Fixa-se o valor do processo em €121.674,56, nos termos do artigo 97.º-A, n.º 1, a), do Código de Procedimento e de Processo Tributário, aplicável por força das alíneas a) e b) do n.º 1 do artigo 29.º do RJAT e do n.º 2 do artigo 3.º do Regulamento de Custas nos Processos de Arbitragem Tributária.

 

E. Custas

Fixa-se o valor da taxa de arbitragem em € 3.060,00, nos termos da Tabela I do Regulamento das Custas dos Processos de Arbitragem Tributária, a pagar pela Requerida, uma vez que o pedido subsidiário foi totalmente procedente, nos termos dos artigos 12.º, n.º 2, e 22.º, n.º 4, ambos do RJAT, e artigo 4.º, n.º 5, do citado Regulamento.

 

 

Notifique-se.

 

Lisboa, 11 de Abril de 2019

 

O Árbitro Presidente

 

(José Pedro Carvalho)

 

O Árbitro Vogal

 

(Marisa Isabel Almeida Araújo)

 

O Árbitro Vogal

 

(Cristina Aragão Seia)

 



[1] Disponível em www.dgsi.pt, tal como a restante jurisprudência citada sem menção de proveniência.

[2] Ac. do STA de 13-04-2005, proferido no processo 01265/04.

[3] É certo que em sede de Reclamação Graciosa (cfr. art.º 39), a Requerente refere que “nenhum dos colaboradores selecionados para o apuramento do benefício fiscal à criação líquida de emprego, por parte da A..., foi considerado para efeitos do cálculo do benefício fiscal à criação líquida de emprego em outra empresa, nomeadamente na esfera da B...”.

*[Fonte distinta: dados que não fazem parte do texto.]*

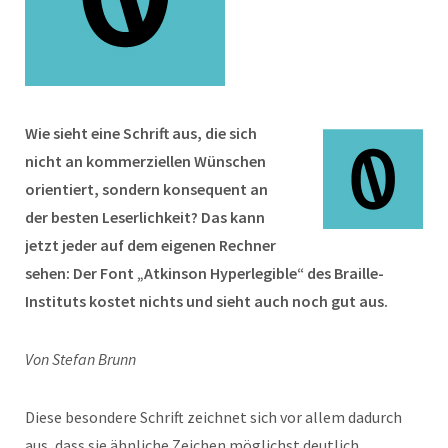
Wie sieht eine Schrift aus, die sich
nicht an kommerziellen Wünschen
orientiert, sondern konsequent an
der besten Leserlichkeit? Das kann
jetzt jeder auf dem eigenen Rechner
sehen: Der Font „Atkinson Hyperlegible“ des Braille-
Instituts kostet nichts und sieht auch noch gut aus.
Von Stefan Brunn
Diese besondere Schrift zeichnet sich vor allem dadurch
aus, dass sie ähnliche Zeichen möglichst deutlich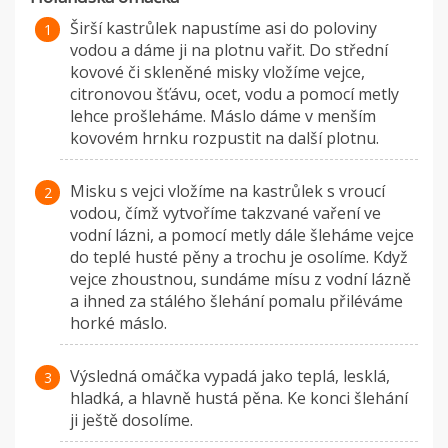
Širší kastrůlek napustíme asi do poloviny
vodou a dáme ji na plotnu vařit. Do střední
kovové či skleněné misky vložíme vejce,
citronovou šťávu, ocet, vodu a pomocí metly
lehce prošleháme. Máslo dáme v menším
kovovém hrnku rozpustit na další plotnu.
Misku s vejci vložíme na kastrůlek s vroucí
vodou, čímž vytvoříme takzvané vaření ve
vodní lázni, a pomocí metly dále šleháme vejce
do teplé husté pěny a trochu je osolíme. Když
vejce zhoustnou, sundáme mísu z vodní lázně
a ihned za stálého šlehání pomalu přiléváme
horké máslo.
Výsledná omáčka vypadá jako teplá, lesklá,
hladká, a hlavně hustá pěna. Ke konci šlehání
ji ještě dosolíme.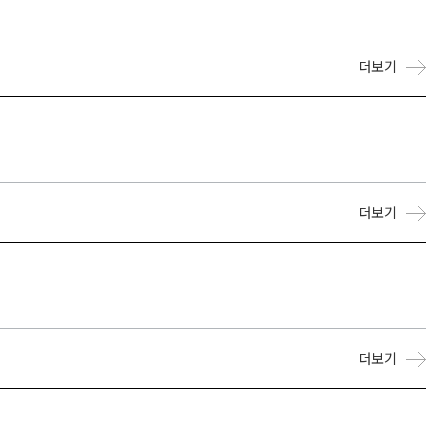
더보기
더보기
더보기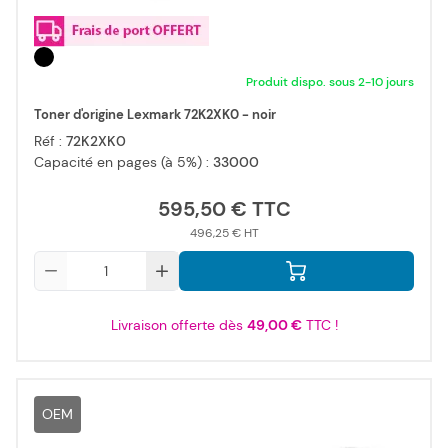
Produit dispo. sous 2-10 jours
Toner d'origine Lexmark 72K2XK0 - noir
Réf :
72K2XK0
Capacité en pages (à 5%) :
33000
595,50 €
496,25 €
Qté
Livraison offerte dès
49,00 €
TTC !
OEM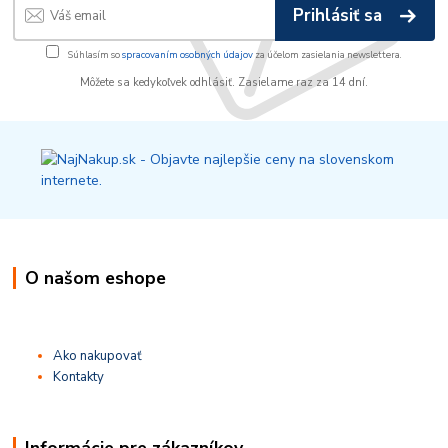
Prihlásiť sa
Súhlasím so
spracovaním osobných údajov
za účelom zasielania newslettera.
Môžete sa kedykoľvek odhlásiť. Zasielame raz za 14 dní.
O našom eshope
Ako nakupovať
Kontakty
Informácie pre zákazníkov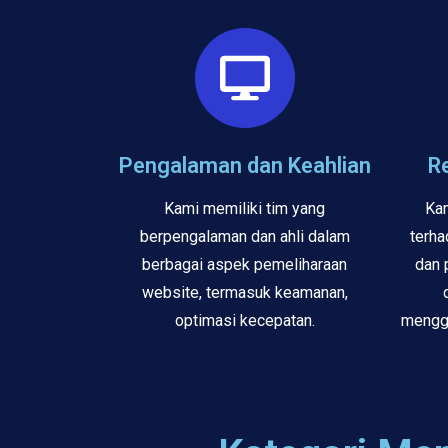
Pengalaman dan Keahlian
R
Kami memiliki tim yang
Kam
berpengalaman dan ahli dalam
terha
berbagai aspek pemeliharaan
dan 
website, termasuk keamanan,
optimasi kecepatan.
mengga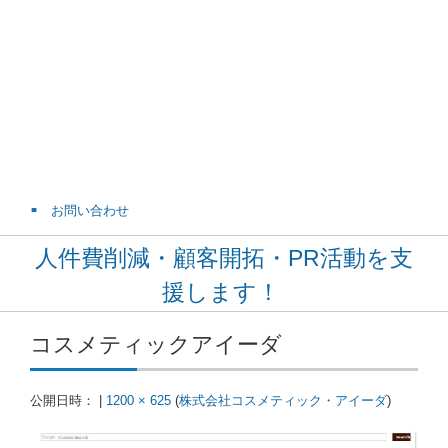
お問い合わせ
人件費削減・顧客開拓・PR活動を支
援します！
コスメティックアイーダ
公開日時：
|
1200 × 625
(
株式会社コスメティック・アイーダ
)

                Não obstante, a partir do recurso hierárquico, e prosseguindo na presente acção arbitral, a Requerente afirma, mais do que uma vez, por exemplo, que “o benefício fiscal adquirido na B... relativo aos colaboradores que contratou sem termo e que posteriormente foram transferidos para a esfera da A..., por via de uma operação de cisão simples que beneficiou do regime de neutralidade fiscal em sede de IRC, deverá, naturalmente, transitar para a sociedade beneficiária.”[3], reconhecendo assim que havia sido adquirido na esfera da B... o benefício fiscal relativo aos colaboradores em causa.